I have made a simple punch in / punch out time clock application. I want to add the user the option of making a shortcut on the homescreen that will toggle the state of the app(time out / time in) but I don't want this shortcut to open up the app on the screen at all.
here is my setupShortcut()
private void setupShortcut() {
Intent shortcutIntent = new Intent(this, Toggle.class);
// shortcutIntent.setClassName(this, Toggle.class.getName());
shortcutIntent.putExtra(EXTRA_KEY, "ToggleShortcut");
shortcutIntent.addFlags(Intent.FLAG_ACTIVITY_CLEAR_TOP);
Intent intent = new Intent();
intent.putExtra(Intent.EXTRA_SHORTCUT_INTENT, shortcutIntent);
intent.putExtra(Intent.EXTRA_SHORTCUT_NAME, "ToggleShortcut");
Parcelable iconResource = Intent.ShortcutIconResource.fromContext(this, R.drawable.app_sample_code);
intent.putExtra(Intent.EXTRA_SHORTCUT_ICON_RESOURCE, iconResource);
setResult(RESULT_OK, intent);
}
Toggle.class is an activity that toggles the state for me. In the manifest I have these settings on it
<activity android:name=".Toggle" android:exported="true" android:theme="@android:style/Theme.Translucent.NoTitleBar">
As it is now I can create a shortcut on the home screen then press it.

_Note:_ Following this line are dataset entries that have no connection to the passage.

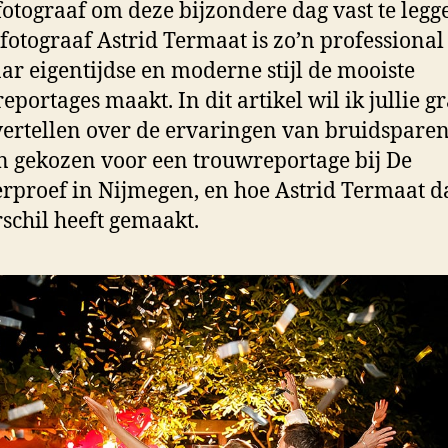
otograaf om deze bijzondere dag vast te legg
otograaf Astrid Termaat is zo’n professional
ar eigentijdse en moderne stijl de mooiste
eportages maakt. In dit artikel wil ik jullie g
ertellen over de ervaringen van bruidsparen
 gekozen voor een trouwreportage bij De
rproef in Nijmegen, en hoe Astrid Termaat d
rschil heeft gemaakt.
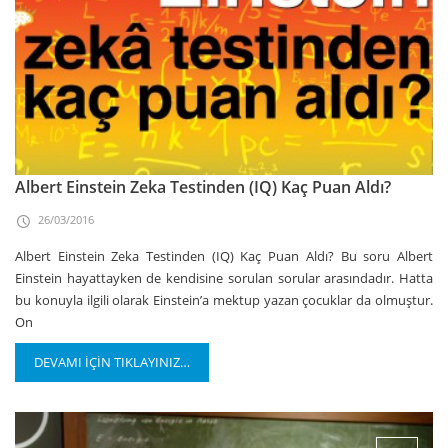
Albert Einstein Zeka Testinden (IQ) Kaç Puan Aldı?
26/03/2016
Albert Einstein Zeka Testinden (IQ) Kaç Puan Aldı? Bu soru Albert
Einstein hayattayken de kendisine sorulan sorular arasındadır. Hatta
bu konuyla ilgili olarak Einstein’a mektup yazan çocuklar da olmuştur.
On
DEVAMI İÇİN TIKLAYINIZ…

The first time I press it it starts the Toggle activity and completes it fine, but it also opens up the TimeClock activity on the screen. If I then hit the back button I go back to the home. I can now press this shortcut and it will start the Toggle activity and not change the screen. Before I added: shortcutIntent.addFlags(Intent.FLAG_ACTIVITY_CLEAR_TOP); It would open up the TimeClock activity every time. Now it is just the first time. But I want it to never show anything on the screen when the Toggle shortcut is pressed. Does anyone have any idea of how to get rid of that?